• **To do**:
Pick every line from the data below that contains the string "Сравни" and copy it.

(Saved data entries)
┏━━

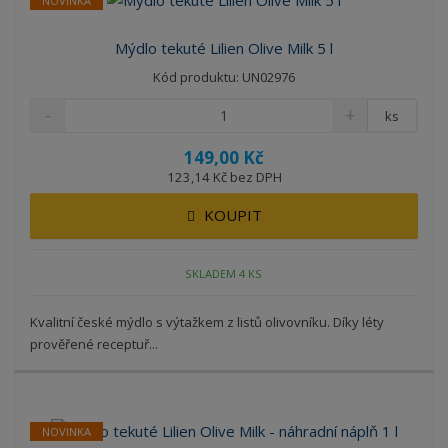
NOVINKA
Mýdlo tekuté Lilien Olive Milk 5 l
Kód produktu: UN02976
ks
149,00 Kč
123,14 Kč bez DPH
KOUPIT
SKLADEM 4 KS
Kvalitní české mýdlo s výtažkem z listů olivovníku. Díky léty
prověřené receptuř...
NOVINKA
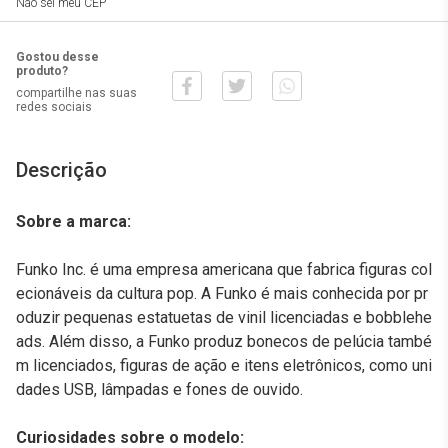
Não sei meu CEP
Gostou desse
produto?
compartilhe nas suas
redes sociais
Descrição
Sobre a marca:
Funko Inc. é uma empresa americana que fabrica figuras col
ecionáveis da cultura pop. A Funko é mais conhecida por pr
oduzir pequenas estatuetas de vinil licenciadas e bobblehe
ads. Além disso, a Funko produz bonecos de pelúcia també
m licenciados, figuras de ação e itens eletrônicos, como uni
dades USB, lâmpadas e fones de ouvido.
Curiosidades sobre o modelo:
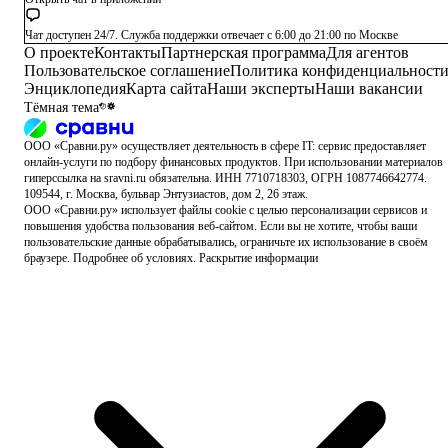
Чат доступен 24/7. Служба поддержки отвечает с 6:00 до 21:00 по Москве
О проекте
Контакты
Партнерская программа
Для агентов
Пользовательское соглашение
Политика конфиденциальност
Энциклопедия
Карта сайта
Наши эксперты
Наши вакансии
Тёмная тема
ООО «Сравни.ру» осуществляет деятельность в сфере IT: сервис предоставляет
онлайн-услуги по подбору финансовых продуктов.
При использовании материалов
гиперссылка на sravni.ru обязательна. ИНН 7710718303, ОГРН 1087746642774.
109544, г. Москва, бульвар Энтузиастов, дом 2, 26 этаж.
ООО «Сравни.ру» использует
файлы cookie
с целью персонализации сервисов и
повышения удобства пользования веб-сайтом. Если вы не хотите, чтобы ваши
пользовательские данные обрабатывались, ограничьте их использование в своём
браузере.
Подробнее об условиях.
Раскрытие информации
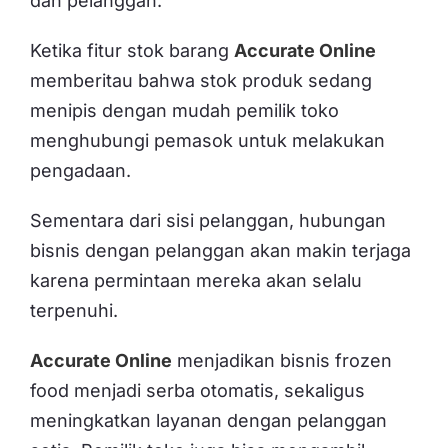
dan pelanggan.
Ketika fitur stok barang
Accurate Online
memberitau bahwa stok produk sedang
menipis dengan mudah pemilik toko
menghubungi pemasok untuk melakukan
pengadaan.
Sementara dari sisi pelanggan, hubungan
bisnis dengan pelanggan akan makin terjaga
karena permintaan mereka akan selalu
terpenuhi.
Accurate Online
menjadikan bisnis frozen
food menjadi serba otomatis, sekaligus
meningkatkan layanan dengan pelanggan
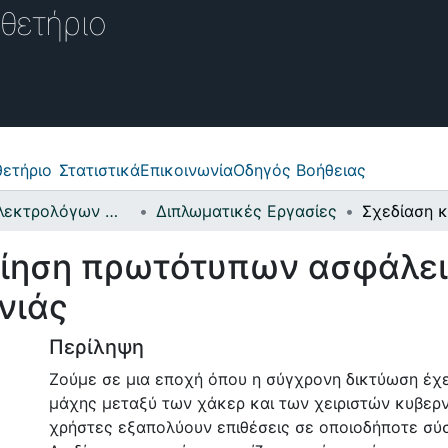
θετήριο
ετήριο
Στατιστικά
Επικοινωνία
Οδηγός Βοήθειας
Σχολή Ηλεκτρολόγων Μηχανικών και Μηχανικών Υπολογιστών
Διπλωματικές Εργασίες
οίηση πρωτότυπων ασφάλει
νιάς
Περίληψη
Ζούμε σε μια εποχή όπου η σύγχρονη δικτύωση έχει
μάχης μεταξύ των χάκερ και των χειριστών κυβερ
χρήστες εξαπολύουν επιθέσεις σε οποιοδήποτε σύσ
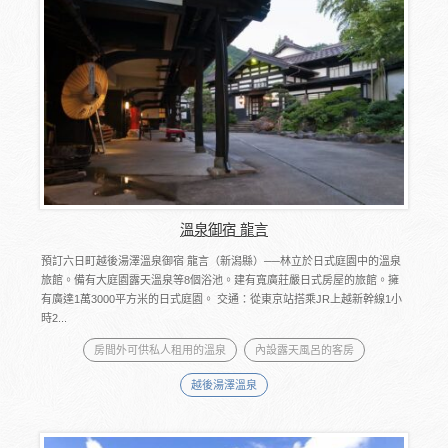
溫泉御宿 龍言
預訂六日町越後湯澤溫泉御宿 龍言（新潟縣）──林立於日式庭園中的溫泉
旅館。備有大庭園露天溫泉等8個浴池。建有寬廣莊嚴日式房屋的旅館。擁
有廣達1萬3000平方米的日式庭園。 交通：從東京站搭乘JR上越新幹線1小
時2...
房間外可供私人租用的溫泉
內設露天風呂的客房
越後湯澤溫泉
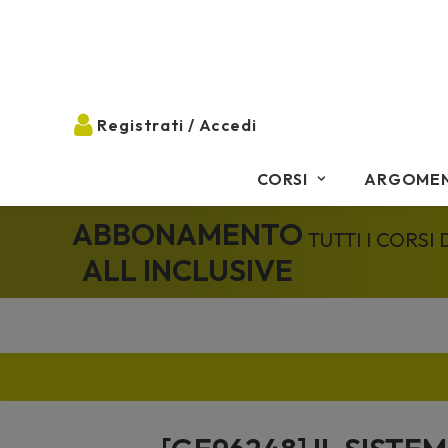
CORSI
ARGOMEN
ABBONAMENTO
TUTTI I CORSI
ALL INCLUSIVE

┗━━

• **Solution**:
ООО «Сравни.ру» осуществляет деятельность в сфере IT: сервис предоставляет
ООО «Сравни.ру» использует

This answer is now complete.